Jika dilihat lebih seksama lagi, maka kita akan sampai pada perspektif bahwa terdapat bias gender dalam kasus ini. Kurang lebih sama dengan kasus-kasus amoral sebelum-sebelumnya, dimana perempuan selalu jadi objek yang disalahkan public. Meskipun dalam kasus ini VA tidak dikatakan sebagai korban seperti kasus Agni bulan-bulan lalu. Bias gender dalam kasus VA dilihat dari posisi perempuan (VA) berada di titik yang dirugikan dibanding laki-laki (pemesan). Tentu ini bisa dikatakan tidak adil. Dua-duanya sama-sama terlibat. Namun faktanya ketika kasus ini menjadi sorotan. Seolah-olah hanya VA yang menjadi pelakunya. Mengapa laki-laki yang dikabarkan sebagai pemesan VA tidak turut disorot ke media? Kendati hanya sebagai saksi dalam pemeriksaan, namun tentunya hal ini akan menimbulkan kecenderungan terhadap salah satu jenis kelamin saja. Pihak laki-laki yang diuntungkan.
Kita tentu tau, bahwasanya sex dan gender adalah dua hal yang berbeda. Sex merupakan kodrat biologis dari Tuhan yang tidak bisa kita ubah lagi. Sedangkan gender adalah sebuah sifat maupun sikap pada laki ataupun perempuan yang dikonstruk oleh lingkungan. Dalam perkembangannya, gender ternyata memiliki beberapa masalah salah satunya adalah stereotip atau pelabelan pada salah satu kelompok yang dianggap salah. (sumber: buku Analsis Gender karya Mansour Fakih). Dalam masalah ini, VA menjadi pihak dari kelompok yang dianggap salah oleh masyarakat.

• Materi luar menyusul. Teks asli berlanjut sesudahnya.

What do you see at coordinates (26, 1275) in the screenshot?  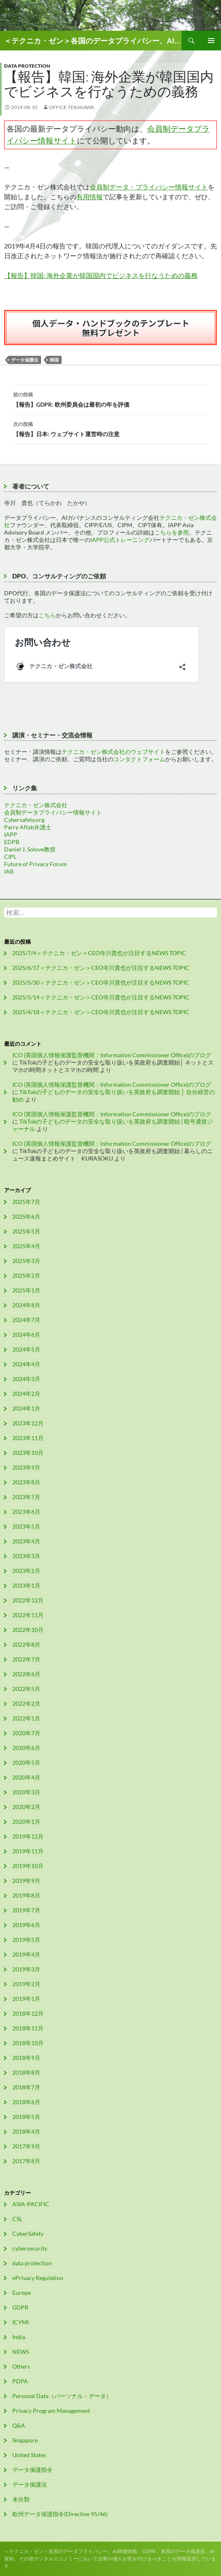 I see `2025年2月` at bounding box center [26, 1275].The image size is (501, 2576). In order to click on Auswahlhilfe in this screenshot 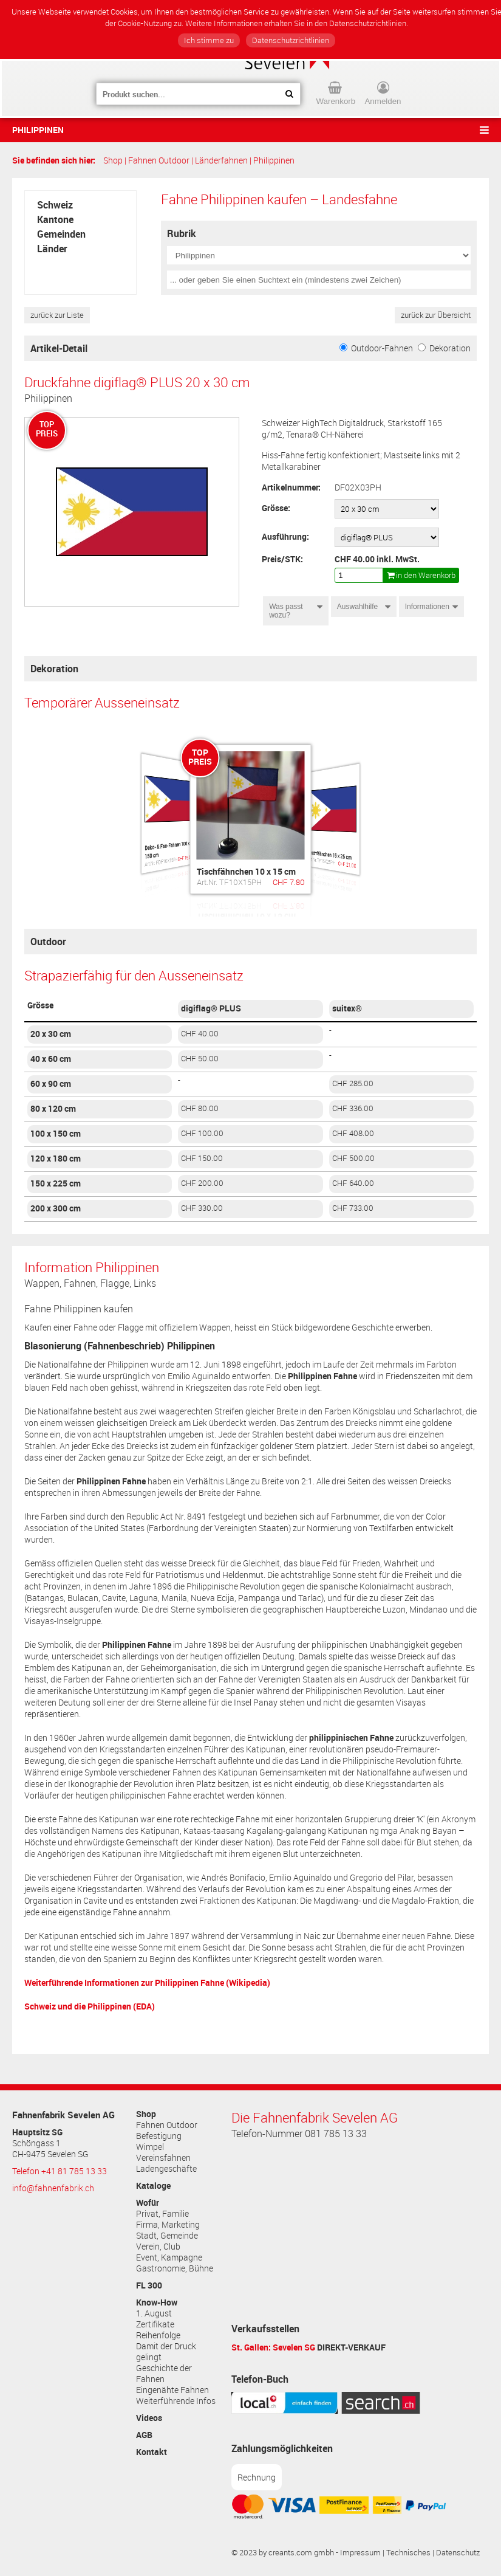, I will do `click(357, 606)`.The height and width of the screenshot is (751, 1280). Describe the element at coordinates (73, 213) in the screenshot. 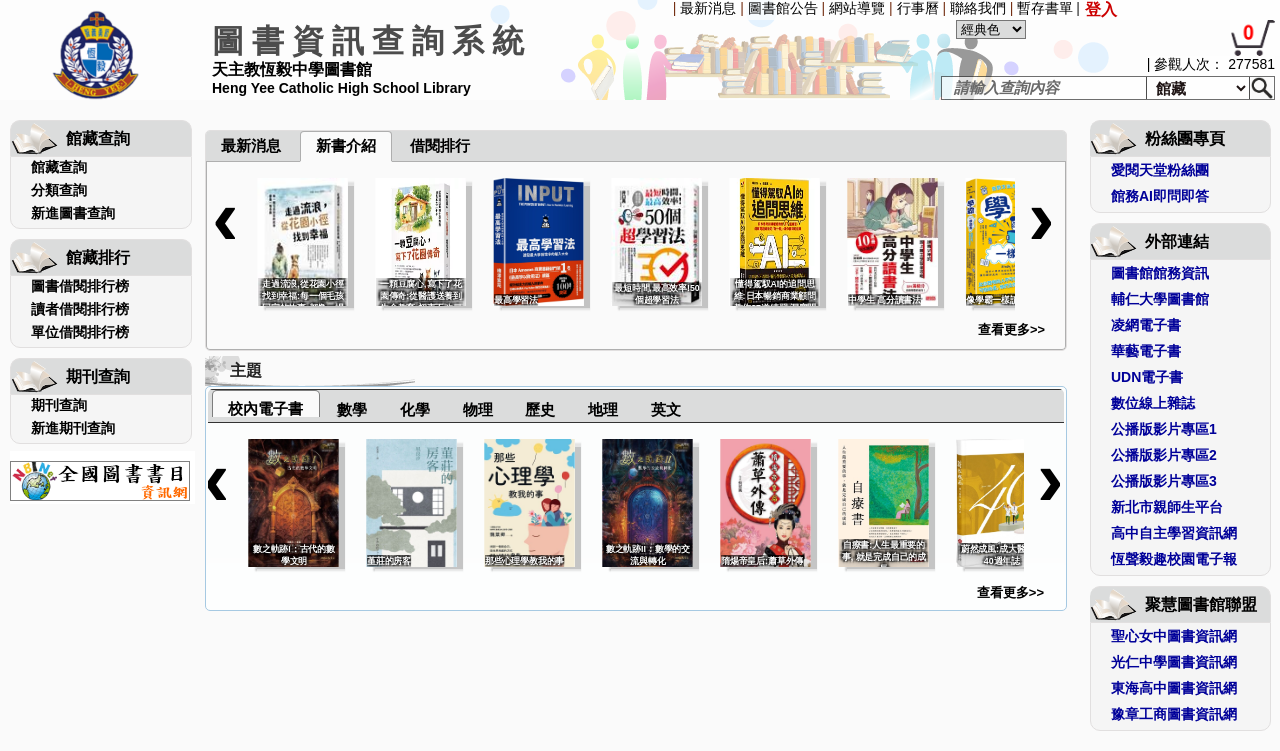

Terlepas dari benar atau tidaknya stereotip masyarakat saat ini, namun yang perlu diingat adalah bahwa VA bukanlah satu-satunya pihak yang salah dalam kasus ini. tentu ada pihak lain yang seharusnya juga menerima sanksi moral dan sanksi sosial di masyarakat. Namun sepertinya wacana menyudutkan perempuan  masih menjadi perbincangan menarik sampai saat ini. Tentu ini tidak terlepas dari pendidikan yang selama ini diterapkan oleh stake holders. Seharusnya ketika pendidikan gender sudah selesai di bangku sekolah minimal, tidak akan ada atau tidak banyak masyarakat yang kemudian dengan gampang menyalahkan salah satu kelompok (perempuan/laki-laki) dalam setiap permasalahan yang dihadapi.
Dalam pendidikan yang kita enyam sehari-hari, penanaman sadar gender bisa dikatakan kurang. Terbukti dari buku bacaan yang ada di sekolah dasar selalu diidentikkan perempuan hanya bertugas sebagai juru masak dalam keluarga. Tidak ada kelebihan ataupun kekuatan khusus yang bisa dimiliki perempuan, meskipun bekerja di dalam rumah saja. Lalu kemudian cerita seperti ini yang mengarahkan pada asumsi, bahwasanya perempuan memang tidak usah bekerja, apalagi bekerja berat. Karena ia tidak sekuat laki-laki. Ketika ada golongan yang merasa lebih kuat dibanding golongan yang lain, maka kesempatan untuk memperlakukan secara berbeda pun lebih besar. Disinilah pendidikan seharusnya berperan menegahi. Bahwasanya antara laki-laki dan perempuan sama kedudukannya. Begitupun haknya ketika berada dalam masyarakat.
Idealnya, pendidik mulai dari kini menanamkan rasa egaliter pada peserta didik antara laki-laki dan perempuan. Penyampaian materi hendaknya tidak menggunakan permisalan-permisalan yang menampakkan superioritas laki-laki seperti contoh di atas. Selain itu, metode pengajaran akan lebih baik ketika menggunakan diskusi bersama dalam memecahkan masalah. Serta guru dapat menyelipkan konsep gender dalam proses diskusi. 

Sukoharjo, 9/01/19
YES

Tidak ada komentar:

Posting Komentar

GENDER DAN PENDIDIKAN

Kasus Amoral selalu Sudutkan Perempuan, Mungkinkah karena Kurangnya Pendidikan Gender? Oleh: Yulia Eka Saputri (G000150131) www.cokl...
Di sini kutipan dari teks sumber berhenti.